ORDEM DO DIA - TERÇA-FEIRA (10/03/26) - 15H
Em discussão única:
PACTO ESTADUAL DE ENFRENTAMENTO AO FEMINICÍDIO PODERÁ SER CRIADO NO ESTADO DO RIO
O Estado do Rio poderá contar com um Pacto Contra o Feminicídio, destinado à prevenção e enfrentamento a este crime. É o que determina o Projeto de Lei 76/23, de autoria original da deputada Tia Ju (REP) com coautoria de todas as outras mulheres parlamentares, que a Assembleia Legislativa do Estado do Rio de Janeiro (Alerj) vota, em discussão única, nesta terça-feira (10/03). Caso receba emendas parlamentares, o projeto sairá de pauta. Em março, as sessões plenárias estão sendo presididas por deputadas e a pauta de votações contam com projetos voltados às mulheres.

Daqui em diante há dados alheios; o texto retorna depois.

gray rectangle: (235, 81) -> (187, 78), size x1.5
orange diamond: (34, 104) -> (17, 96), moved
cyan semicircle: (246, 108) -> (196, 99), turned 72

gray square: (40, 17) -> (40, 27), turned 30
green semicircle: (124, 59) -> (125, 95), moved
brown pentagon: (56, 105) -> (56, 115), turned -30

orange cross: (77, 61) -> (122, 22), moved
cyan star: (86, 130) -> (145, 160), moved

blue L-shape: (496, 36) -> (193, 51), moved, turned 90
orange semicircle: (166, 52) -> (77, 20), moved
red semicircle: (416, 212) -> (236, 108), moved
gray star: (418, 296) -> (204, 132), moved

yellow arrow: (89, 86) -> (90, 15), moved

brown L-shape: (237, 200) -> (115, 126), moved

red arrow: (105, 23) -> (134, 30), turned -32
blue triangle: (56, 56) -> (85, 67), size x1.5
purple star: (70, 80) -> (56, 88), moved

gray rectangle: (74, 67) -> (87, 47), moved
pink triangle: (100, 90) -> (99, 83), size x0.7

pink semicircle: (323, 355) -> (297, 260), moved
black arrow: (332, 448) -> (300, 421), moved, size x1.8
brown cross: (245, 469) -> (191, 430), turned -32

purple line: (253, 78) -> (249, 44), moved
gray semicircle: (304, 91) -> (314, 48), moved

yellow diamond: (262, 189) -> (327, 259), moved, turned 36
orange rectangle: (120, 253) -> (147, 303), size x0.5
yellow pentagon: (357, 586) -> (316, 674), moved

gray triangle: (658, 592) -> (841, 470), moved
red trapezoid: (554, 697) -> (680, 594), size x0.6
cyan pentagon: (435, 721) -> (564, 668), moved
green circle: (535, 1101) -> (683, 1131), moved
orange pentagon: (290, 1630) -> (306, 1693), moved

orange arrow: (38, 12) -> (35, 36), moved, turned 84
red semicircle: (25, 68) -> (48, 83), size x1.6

A proposta estabelece uma estratégia de ações articuladas entre os poderes públicos, o sistema de justiça, órgãos de segurança, políticas sociais e a sociedade civil, com o objetivo de prevenir, monitorar e combater o feminicídio em todo o estado. O pacto também pretende fortalecer a rede de proteção às mulheres em situação de violência e garantir respostas mais rápidas e coordenadas por parte do Estado, além da ampliação da rede de atendimento. O objetivo é a criação de uma política pública permanente de Estado, de natureza estratégica, interinstitucional, transversal e estruturante, visando a proteção integral da vida e da dignidade das mulheres.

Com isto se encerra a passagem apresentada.